The men, jailed in Russia on espionage charges that both they and the U.S. deny, are headed to destinations outside Russia. The U.S. and its allies will return prisoners held by them to Russia under the deal, the people, who asked not to be named to discuss matters not yet public, told the outlet.
The Kremlin will also release dissident Vladimir Kara-Murza as part of the deal, a European official said on condition of anonymity. Kara-Murza, 42, an activist with dual Russian and British citizenship, has been a persistent defender of President Vladimir Putin’s regime and was sentenced in April last year to a record 25 years in prison on treason and other charges for criticizing Russia’s invasion of Ukraine.
No further details about the exchange were available, according to Bloomberg. The United States has been in extensive talks to secure the release of Gershkovich and Whelan, whom the State Department has described as wrongly detained.
Gershkovich, 32, was arrested in March last year while reporting in the Urals city of Yekaterinburg and accused of spying for the CIA. Both he and the newspaper denied the accusations.
Last month he was convicted and sentenced to 16 years, the first time since the Cold War that Russia has tried an American journalist for espionage.

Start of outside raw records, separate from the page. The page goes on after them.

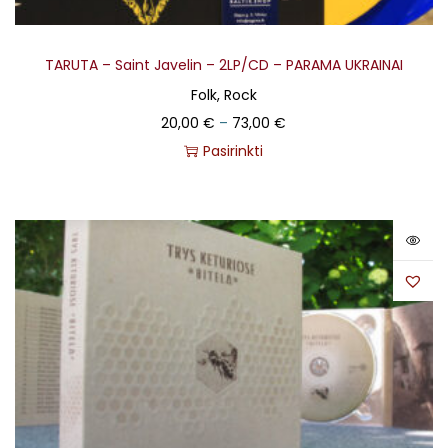
TARUTA – Saint Javelin – 2LP/CD – PARAMA UKRAINAI
Folk, Rock
20,00
€
–
73,00
€
Pasirinkti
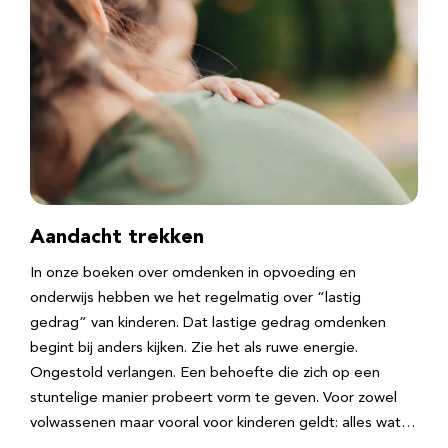
Aandacht trekken
In onze boeken over omdenken in opvoeding en
onderwijs hebben we het regelmatig over “lastig
gedrag” van kinderen. Dat lastige gedrag omdenken
begint bij anders kijken. Zie het als ruwe energie.
Ongestold verlangen. Een behoefte die zich op een
stuntelige manier probeert vorm te geven. Voor zowel
volwassenen maar vooral voor kinderen geldt: alles wat…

Whelan, arrested in 2018, was sentenced to 16 years in 2020 on espionage charges that he denied.
According to Russian outlet The Insider, Russia has received in exchange FSB intelligence agent Vadim Krasikov, a Russian citizen imprisoned in Germany for killing a former Chechen rebel commander in a brazen assassination in Berlin in 2019. After the incident, Putin had called Krasikov a “patriot” and announced that he was open to exchanging him for Evan Gershkovich.

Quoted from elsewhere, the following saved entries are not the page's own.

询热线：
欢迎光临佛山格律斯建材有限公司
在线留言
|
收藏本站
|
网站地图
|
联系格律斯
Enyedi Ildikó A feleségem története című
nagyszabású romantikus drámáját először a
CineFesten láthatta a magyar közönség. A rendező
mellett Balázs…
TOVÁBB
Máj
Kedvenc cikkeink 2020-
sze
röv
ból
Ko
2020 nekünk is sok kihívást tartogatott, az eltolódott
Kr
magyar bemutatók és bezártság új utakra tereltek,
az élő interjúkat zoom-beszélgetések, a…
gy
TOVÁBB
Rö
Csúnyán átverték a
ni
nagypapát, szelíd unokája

There was no immediate confirmation from U.S. officials. The Kremlin declined to comment on the exchange.
It would be the first prisoner swap between Russia and the West since American basketball star Brittney Griner was traded for convicted Russian arms dealer Viktor Bout in December 2022.
It would also be the biggest exchange since 2010, when 14 suspected spies were swapped between Russia and the West. They included double agent Sergei Skripal, sent by Moscow to Britain, and Russian undercover agent Anna Chapman, sent by Washington to Russia.

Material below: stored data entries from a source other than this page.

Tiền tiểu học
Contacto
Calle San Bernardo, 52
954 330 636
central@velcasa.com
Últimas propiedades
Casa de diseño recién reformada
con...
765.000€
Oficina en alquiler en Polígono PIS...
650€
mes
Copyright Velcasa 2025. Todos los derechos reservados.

Until then, only during the Cold War had there been major exchanges of more than a dozen people between the Soviet and Western powers in 1985 and 1986.
Several prisoners transferred
Rumours of an imminent prisoner swap had been rife in recent days after a number of high-profile inmates, including foreigners, were moved from Russian jails where they were serving long sentences.
At the same time, data on several Russians serving sentences in the United States have disappeared from the US Bureau of Prisons database. These include Alexander Vinnik, Maxim Marchenko, Vadim Konoshchenko and Vladislav Klyushin.
At least seven Russian political prisoners have been moved from penal colonies or prisons in recent days, according to lawyers and relatives.
Among them is Ilya Yashin, a prominent Kremlin critic who is serving an eight-and-a-half-year sentence for criticizing Russia’s war in Ukraine. He has been transferred from prison to an unknown destination, his lawyer Tatyana Solomina said on Tuesday.
Also transferred were Oleg Orlov, the Nobel Peace Prize-winning president of the human rights group Memorial, who was sentenced to 2½ years in February; musician Alexandra Skochilenko, who is serving 7 years for replacing price tags in a supermarket with messages condemning the killing of civilians in Ukraine; and Navalny’s former regional coordinators Lillia Chanysheva and Ksenia Fadeyeva, who were sentenced to 9½ years and 9 years.
Also on Tuesday, Memorial reported that German-born Russian citizen Kevin Liik, sentenced to four years for allegedly providing information to German special services, has been released from prison.
According to the Russian media The Insider, Ilya Yashin, Oleg Orlov, Alexandra Skochilenko, Lillia Chanysheva, Ksenia Fadeyeva, Kevin Lik, will be released. The media also mentions the prisoners Alsu Kurmasheva, Andrei Pivovarov, Rico Krieger, Kevin Lik, Demuri Voronin, Vadim Ostanin, Patrick Schobel and Herman Moyzhes.
Russian authorities routinely transfer prisoners without warning their lawyers or relatives, and some do not appear for weeks. In December, Navalny was transferred without warning from a prison in central Russia to one above the Arctic Circle, a journey he said took 20 days. He died of unexplained causes in prison in February.